Yosun tutan Roma Hamamı kalıntısındaki suyun tahliyesine ‘rögarlar tıkandı’ açıklaması

Konak ilçesi Ahmetağa Mahallesi’nde bulunan, mülkiyeti Vakıflar Müdürlüğü’ne ait olan, 120 yıllık Kaptan Mustafa Paşa İş Merkezi için yap-işlet-devret modeli ile 2016 yılında ihaleye çıkıldı. İhaleyi kazanan firma tarafından 12 Haziran 2016 tarihinde, çalışmalara başlandı. Binayı yıkarak, yerine alışveriş merkezi kurmak isteyen firma yetkilileri, beklemediği durumla karşılaştı. İş makineleriyle yapılan kazı çalışmaları sırasında, binanın zemininde tarihi kalıntılara rastlandı. Bunun üzerine çalışmalar durduruldu. Arkeologlar tarafından yapılan incelemelerde, ortaya çıkan yapının Milattan Sonra 2’nci yüzyılda inşa edildiği anlaşılan Roma hamamı ile gymnasium (okul) kalıntısı olduğu belirlendi.

İzmir 1 Numaralı Kültür Varlıklarını Koruma Bölge Kurulu tarafından önceki aylarda yapılan toplantıda, tarihi kalıntıların aynı zamanda Smyrna Antik Kenti Limanı yerleşimi hakkında da yeni tarihsel bilgiler verdiğini, bu nedenle söz konusu yapının yerinde korunmasının önemli olduğu belirtildi. Kurul tarafından yapılan toplantıda, yapının fiziksel, kimyasal ve biyolojik bozulmalara açık olduğu sonucuna varılmasına rağmen, 3 yıldır su ve yosun içerisinde bekleyen kalıntılar için somut bir adım atılmadı.
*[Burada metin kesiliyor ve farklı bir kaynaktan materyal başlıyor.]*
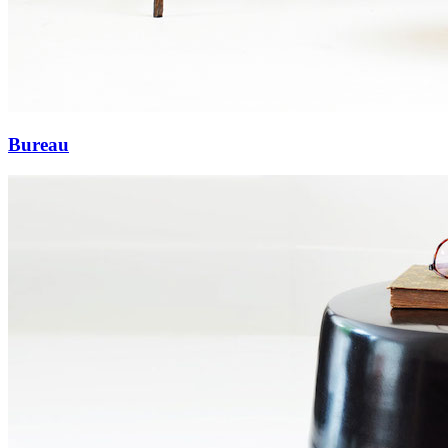
Bureau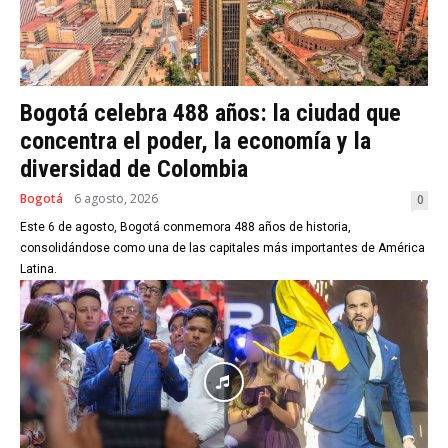
Bogotá celebra 488 años: la ciudad que
concentra el poder, la economía y la
diversidad de Colombia
Bogotá
6 agosto, 2026
0
Este 6 de agosto, Bogotá conmemora 488 años de historia,
consolidándose como una de las capitales más importantes de América
Latina.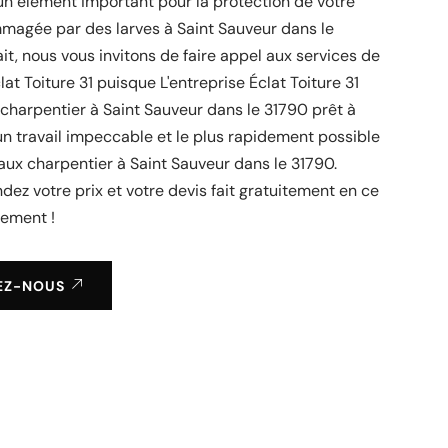
un élément important pour la protection de votre
agée par des larves à Saint Sauveur dans le
ait, nous vous invitons de faire appel aux services de
lat Toiture 31 puisque L'entreprise Éclat Toiture 31
charpentier à Saint Sauveur dans le 31790 prêt à
un travail impeccable et le plus rapidement possible
aux charpentier à Saint Sauveur dans le 31790.
ez votre prix et votre devis fait gratuitement en ce
ement !
EZ-NOUS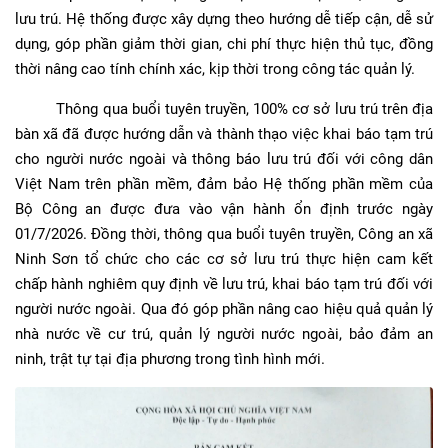
lưu trú. Hệ thống được xây dựng theo hướng dễ tiếp cận, dễ sử
dụng, góp phần giảm thời gian, chi phí thực hiện thủ tục, đồng
thời nâng cao tính chính xác, kịp thời trong công tác quản lý.
Thông qua buổi tuyên truyền, 100% cơ sở lưu trú trên địa
bàn xã đã được hướng dẫn và thành thạo việc khai báo tạm trú
cho người nước ngoài và thông báo lưu trú đối với công dân
Việt Nam trên phần mềm, đảm bảo Hệ thống phần mềm của
Bộ Công an được đưa vào vận hành ổn định trước ngày
01/7/2026. Đồng thời, thông qua buổi tuyên truyền, Công an xã
Ninh Sơn tổ chức cho các cơ sở lưu trú thực hiện cam kết
chấp hành nghiêm quy định về lưu trú, khai báo tạm trú đối với
người nước ngoài. Qua đó góp phần nâng cao hiệu quả quản lý
nhà nước về cư trú, quản lý người nước ngoài, bảo đảm an
ninh, trật tự tại địa phương trong tình hình mới.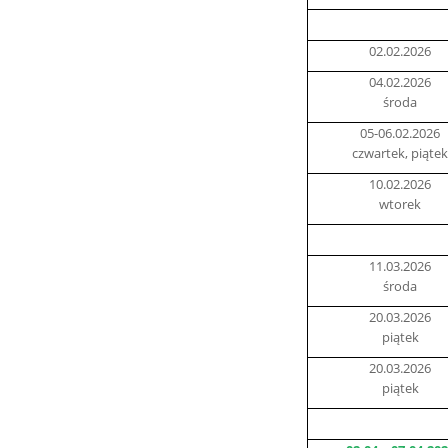
02.02.2026
04.02.2026
środa
05-06.02.2026
czwartek, piątek
10.02.2026
wtorek
11.03.2026
środa
20.03.2026
piątek
20.03.2026
piątek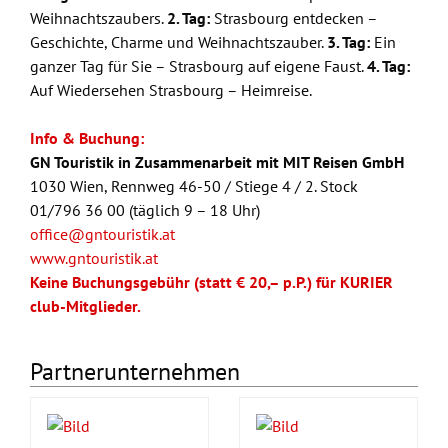
Weihnachtszaubers.
2. Tag:
Strasbourg entdecken –
Geschichte, Charme und Weihnachtszauber.
3. Tag:
Ein
ganzer Tag für Sie – Strasbourg auf eigene Faust.
4. Tag:
Auf Wiedersehen Strasbourg – Heimreise.
Info & Buchung:
GN Touristik in Zusammenarbeit mit MIT Reisen GmbH
1030 Wien, Rennweg 46-50 / Stiege 4 / 2. Stock
01/796 36 00 (täglich 9 – 18 Uhr)
office@gntouristik.at
www.gntouristik.at
Keine Buchungsgebühr (statt € 20,– p.P.) für KURIER
club-Mitglieder.
Partnerunternehmen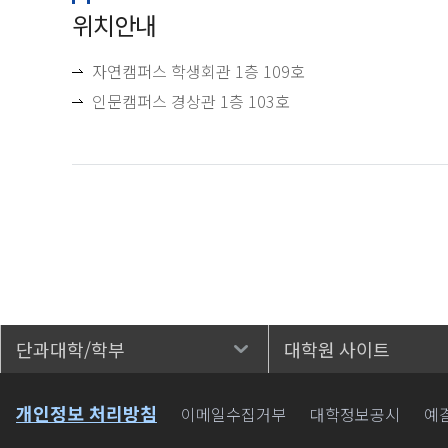
위치안내
자연캠퍼스 학생회관 1층 109호
인문캠퍼스 경상관 1층 103호
단과대학/학부
대학원 사이트
바로가기
개인정보 처리방침
이메일수집거부
대학정보공시
예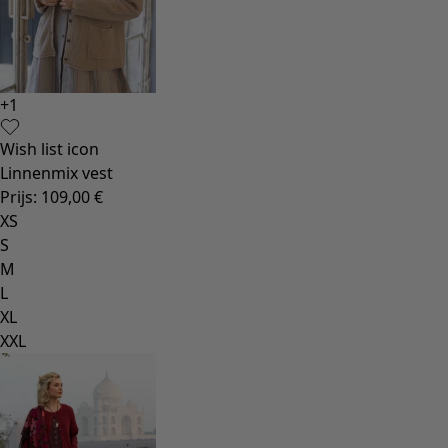
+
1
Wish list icon
Linnenmix vest
Prijs
:
109,00 €
XS
S
M
L
XL
XXL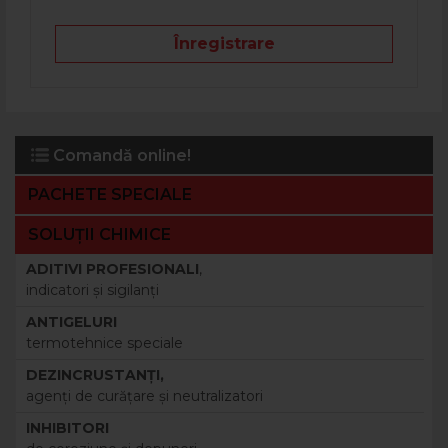
Înregistrare
Comandă online!
PACHETE SPECIALE
SOLUȚII CHIMICE
ADITIVI PROFESIONALI
,
indicatori şi sigilanţi
ANTIGELURI
termotehnice speciale
DEZINCRUSTANŢI,
agenţi de curăţare şi neutralizatori
INHIBITORI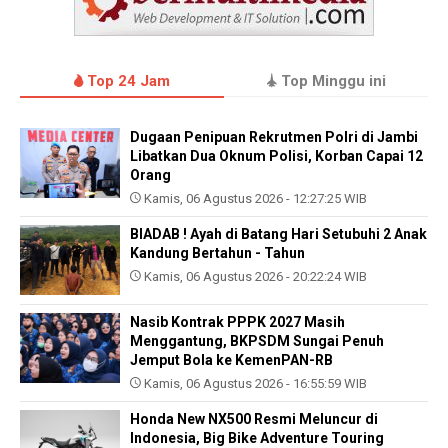
Top 24 Jam
Top Minggu ini
Dugaan Penipuan Rekrutmen Polri di Jambi
Libatkan Dua Oknum Polisi, Korban Capai 12
Orang
Kamis, 06 Agustus 2026 - 12:27:25 WIB
BIADAB ! Ayah di Batang Hari Setubuhi 2 Anak
Kandung Bertahun - Tahun
Kamis, 06 Agustus 2026 - 20:22:24 WIB
Nasib Kontrak PPPK 2027 Masih
Menggantung, BKPSDM Sungai Penuh
Jemput Bola ke KemenPAN-RB
Kamis, 06 Agustus 2026 - 16:55:59 WIB
Honda New NX500 Resmi Meluncur di
Indonesia, Big Bike Adventure Touring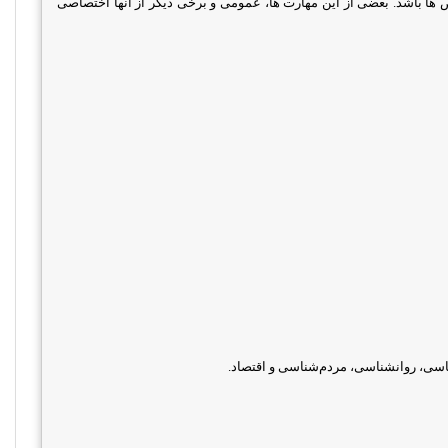
ها باشد. بعضی از این مهارت ها، عمومی و برخی دیگر از آنها اختصاصی
ناسی، روانشناسی، مردم‌شناسی و اقتصاد.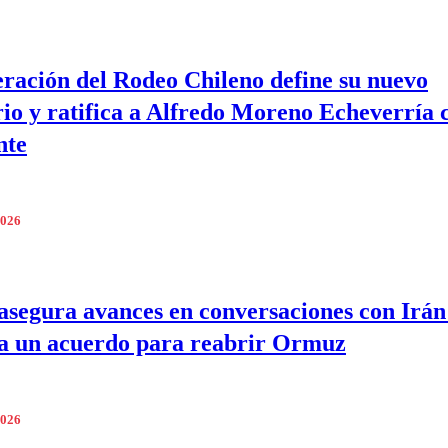
ración del Rodeo Chileno define su nuevo
rio y ratifica a Alfredo Moreno Echeverría
nte
2026
segura avances en conversaciones con Irán
a un acuerdo para reabrir Ormuz
2026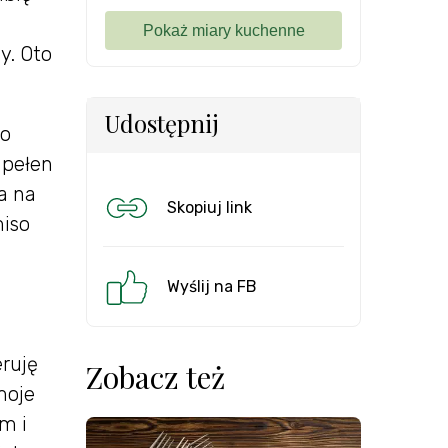
y. Oto
Udostępnij
go
 pełen
a na
Skopiuj link
miso
Wyślij na FB
ruję
Zobacz też
moje
m i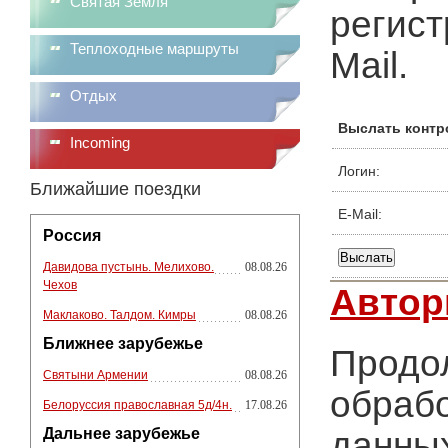
Святая Земля
регист
Теплоходные маршруты
Mail.
Отдых
Выслать контр
Incoming
Логин:
Ближайшие поездки
E-Mail:
Россия
Давидова пустынь. Мелихово.
08.08.26
Чехов
Автор
Маклаково. Талдом. Кимры
08.08.26
Ближнее зарубежье
Продол
Святыни Армении
08.08.26
обрабо
Белоруссия православная 5д/4н.
17.08.26
Дальнее зарубежье
данных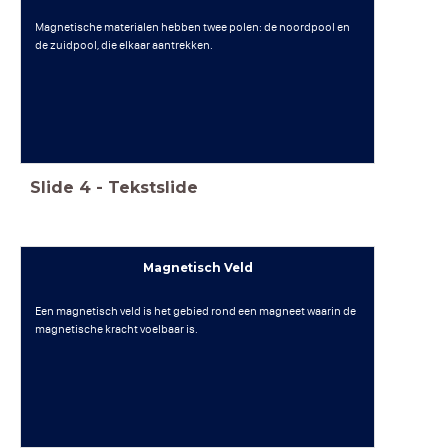
Magnetische materialen hebben twee polen: de noordpool en
de zuidpool, die elkaar aantrekken.
Slide
4
-
Tekstslide
Magnetisch Veld
Een magnetisch veld is het gebied rond een magneet waarin de
magnetische kracht voelbaar is.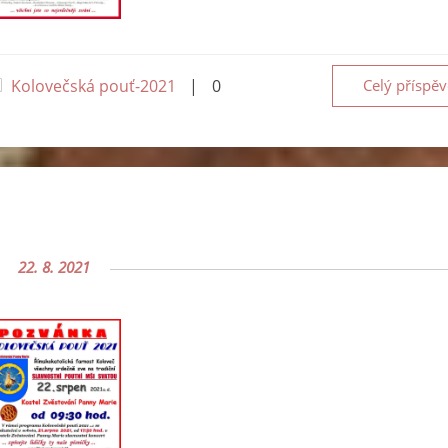
Kolovečská pouť-2021
|
0
Celý příspě
22. 8. 2021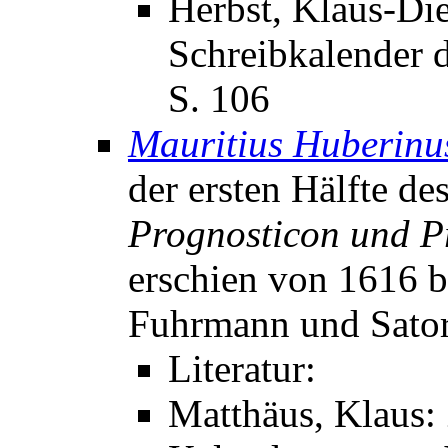
Herbst, Klaus-Die
Schreibkalender d
S. 106
Mauritius Huberinu
der ersten Hälfte de
Prognosticon und P
erschien von 1616 b
Fuhrmann und Sator
Literatur:
Matthäus, Klaus: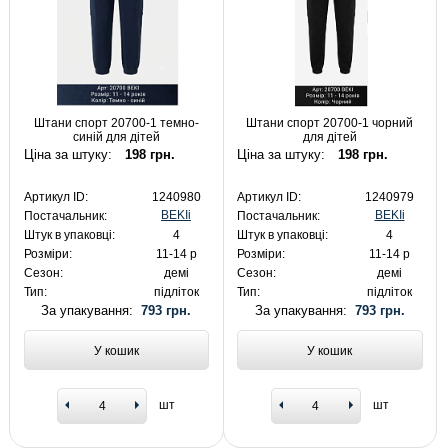
Штани спорт 20700-1 темно-
Штани спорт 20700-1 чорний
синій для дітей
для дітей
Ціна за штуку:
198 грн.
Ціна за штуку:
198 грн.
Артикул ID:
1240980
Артикул ID:
1240979
BEKIi
BEKIi
Постачальник:
Постачальник:
Штук в упаковці:
4
Штук в упаковці:
4
Розміри:
11-14 р
Розміри:
11-14 р
Сезон:
демі
Сезон:
демі
Тип:
підліток
Тип:
підліток
За упакування:
793 грн.
За упакування:
793 грн.
У кошик
У кошик
шт
шт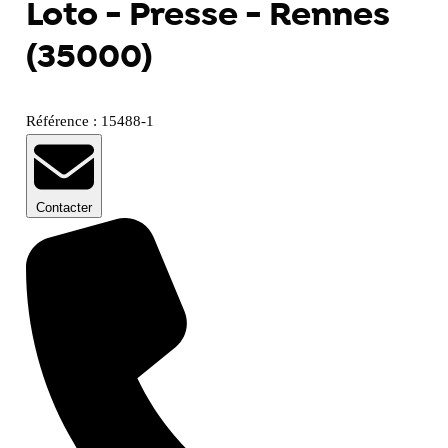
Loto - Presse - Rennes
(35000)
Référence : 15488-1
Contacter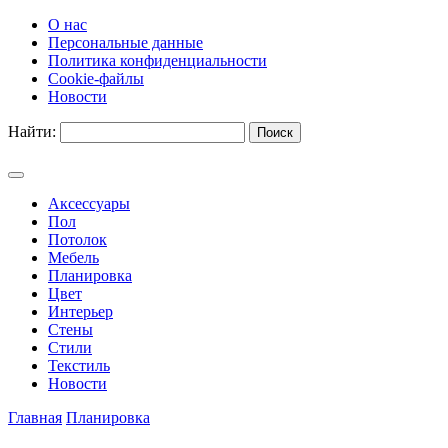
О нас
Персональные данные
Политика конфиденциальности
Cookie-файлы
Новости
Найти:
Аксессуары
Пол
Потолок
Мебель
Планировка
Цвет
Интерьер
Стены
Стили
Текстиль
Новости
Главная
Планировка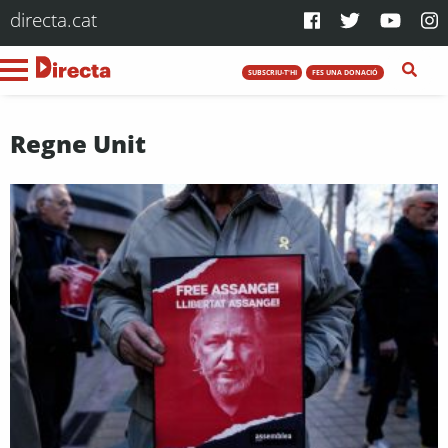
directa.cat
SUBSCRIU-T'HI
FES UNA DONACIÓ
Regne Unit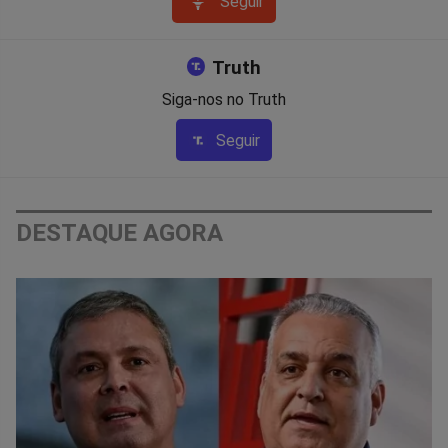
Seguir
Truth
Siga-nos no Truth
Seguir
DESTAQUE AGORA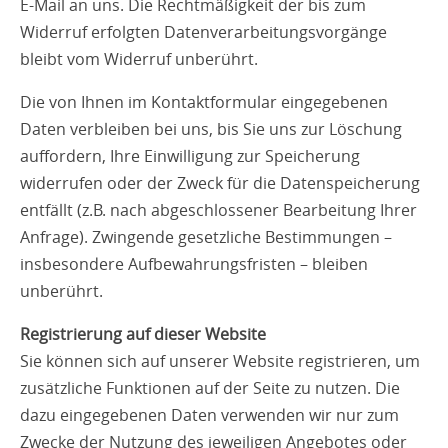
E-Mail an uns. Die Rechtmäßigkeit der bis zum
Widerruf erfolgten Datenverarbeitungsvorgänge
bleibt vom Widerruf unberührt.
Die von Ihnen im Kontaktformular eingegebenen
Daten verbleiben bei uns, bis Sie uns zur Löschung
auffordern, Ihre Einwilligung zur Speicherung
widerrufen oder der Zweck für die Datenspeicherung
entfällt (z.B. nach abgeschlossener Bearbeitung Ihrer
Anfrage). Zwingende gesetzliche Bestimmungen –
insbesondere Aufbewahrungsfristen – bleiben
unberührt.
Registrierung auf dieser Website
Sie können sich auf unserer Website registrieren, um
zusätzliche Funktionen auf der Seite zu nutzen. Die
dazu eingegebenen Daten verwenden wir nur zum
Zwecke der Nutzung des jeweiligen Angebotes oder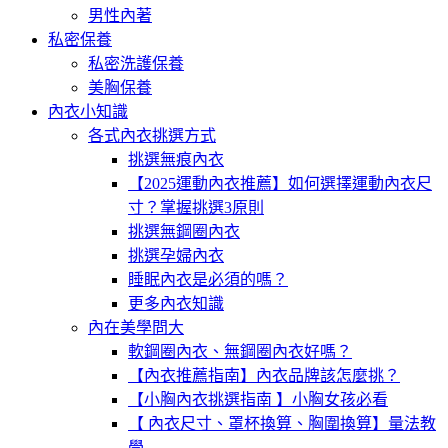
男性內著
私密保養
私密洗護保養
美胸保養
內衣小知識
各式內衣挑選方式
挑選無痕內衣
【2025運動內衣推薦】如何選擇運動內衣尺
寸？掌握挑選3原則
挑選無鋼圈內衣
挑選孕婦內衣
睡眠內衣是必須的嗎？
更多內衣知識
內在美學問大
軟鋼圈內衣、無鋼圈內衣好嗎？
【內衣推薦指南】內衣品牌該怎麼挑？
【小胸內衣挑選指南 】小胸女孩必看
【 內衣尺寸、罩杯換算、胸圍換算】量法教
學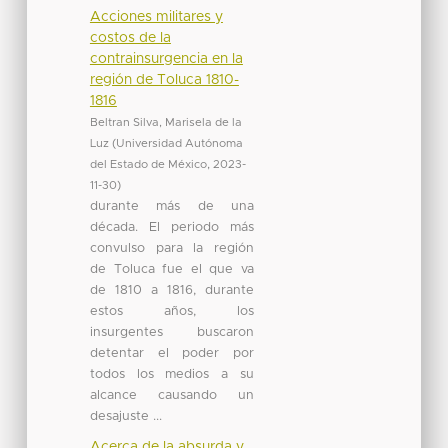
Acciones militares y
costos de la
contrainsurgencia en la
región de Toluca 1810-
1816
Beltran Silva, Marisela de la
Luz
(
Universidad Autónoma
del Estado de México
,
2023-
11-30
)
durante más de una
década. El periodo más
convulso para la región
de Toluca fue el que va
de 1810 a 1816, durante
estos años, los
insurgentes buscaron
detentar el poder por
todos los medios a su
alcance causando un
desajuste ...
Acerca de la absurda y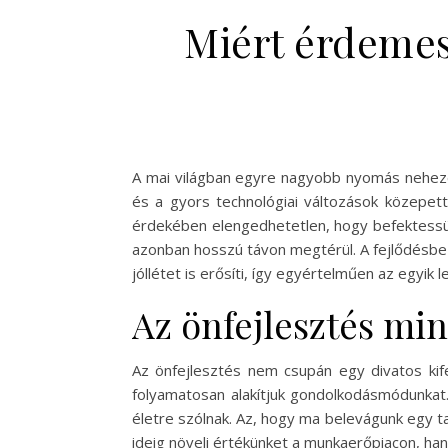
Miért érdemes 
A mai világban egyre nagyobb nyomás nehezedi
és a gyors technológiai változások közepet
érdekében elengedhetetlen, hogy befektessün
azonban hosszú távon megtérül. A fejlődésbe
jóllétet is erősíti, így egyértelműen az egyi
Az önfejlesztés min
Az önfejlesztés nem csupán egy divatos kife
folyamatosan alakítjuk gondolkodásmódunkat.
életre szólnak. Az, hogy ma belevágunk egy 
ideig növeli értékünket a munkaerőpiacon, ha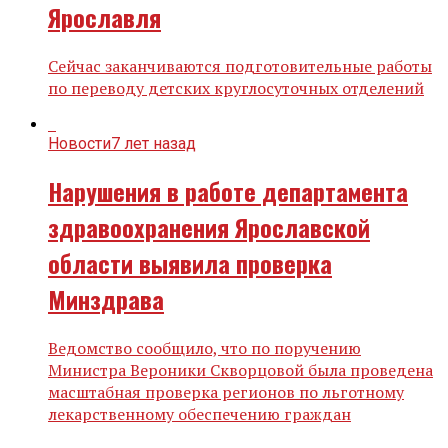
Ярославля
Сейчас заканчиваются подготовительные работы
по переводу детских круглосуточных отделений
Новости
7 лет назад
Нарушения в работе департамента
здравоохранения Ярославской
области выявила проверка
Минздрава
Ведомство сообщило, что по поручению
Министра Вероники Скворцовой была проведена
масштабная проверка регионов по льготному
лекарственному обеспечению граждан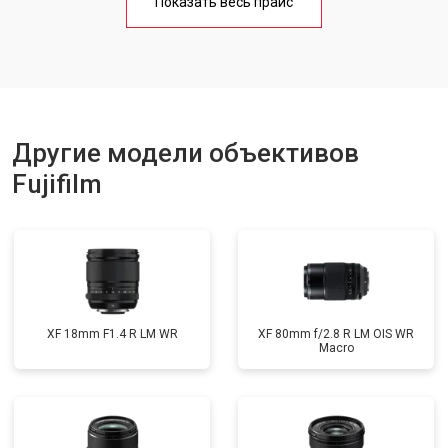
Показать весь прайс
Другие модели объективов
Fujifilm
XF 18mm F1.4 R LM WR
XF 80mm f/2.8 R LM OIS WR
Macro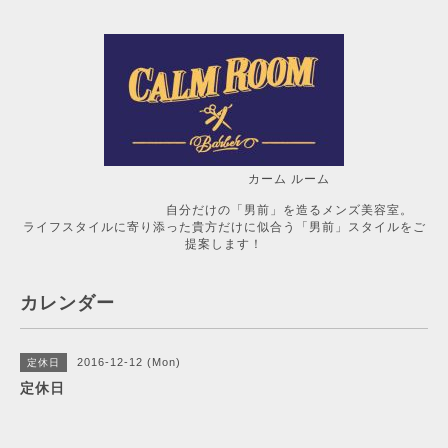
カーム ルーム
自分だけの「男前」を造るメンズ美容室。
ライフスタイルに寄り添った貴方だけに似合う「男前」スタイルをご
提案します！
カレンダー
2016-12-12 (Mon)
定休日
定休日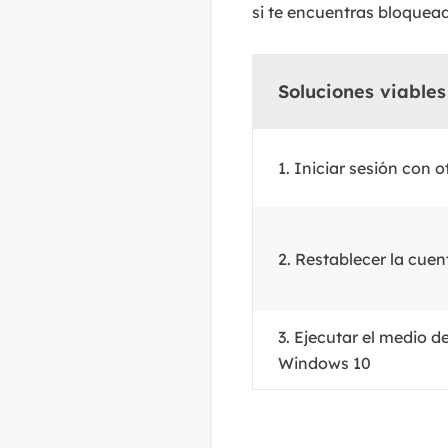
si te encuentras bloquea
Soluciones viables
1. Iniciar sesión con 
2. Restablecer la cuen
3. Ejecutar el medio d
Windows 10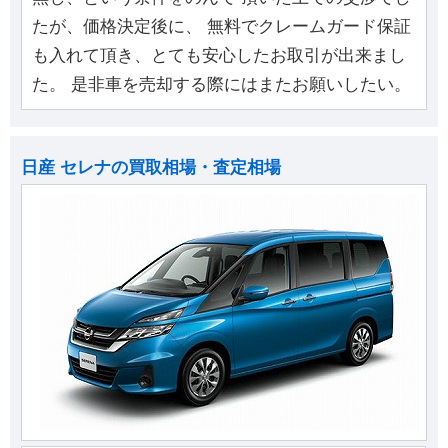
たが、価格決定後に、 無料でクレームガード保証
も入れて頂き、とても安心したお取引が出来まし
た。 是非車を売却する際にはまたお願いしたい。
日産 セレナの買取相場・査定相場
Kültür ve Turizm Bakanlığı’ndan yapılan açıklamada, suyun tahliye çalışmalarının başladığı, fakat çevrede bulunan rögarların yoğun su tahliyesinden dolayı tıkandığı, İZSU ekiplerinin yerinde inceleme yaptığı belirtildi.

‘BİRİNCİ DERECEDE SİT ALANI İLAN EDİLMELİ’

Yüklenici firmanın, pompalar aracılığı ile parsel dışına aktarılacak suyun, nereye ve nasıl yapılması konusunda bilgi vermek üzere İZSU Genel Müdürlüğü’ne başvuruda bulunduğu, İZSU ekiplerince su örneklerinin alındığı ve analiz sonuçlarına göre su tahliyesi için görüş bildirmesinin beklendiği kaydedildi.

Çevre davalarına bakan avukat Arif Ali Cangı, “Burası eğer mutlak korunması gereken bir alansa, Antik Roma dönemine ait İzmir Liman kalıntısıysa ve İzmir’in tarihini değiştirecek nitelikte önemli bir tarihi varlıksa, Koruma Kurulu’nun birinci derecede sit kararı vermesi gerekir. Birinci derecede sit demek, burada herhangi bir inşaat yapılamayacağı anlamına geliyor.”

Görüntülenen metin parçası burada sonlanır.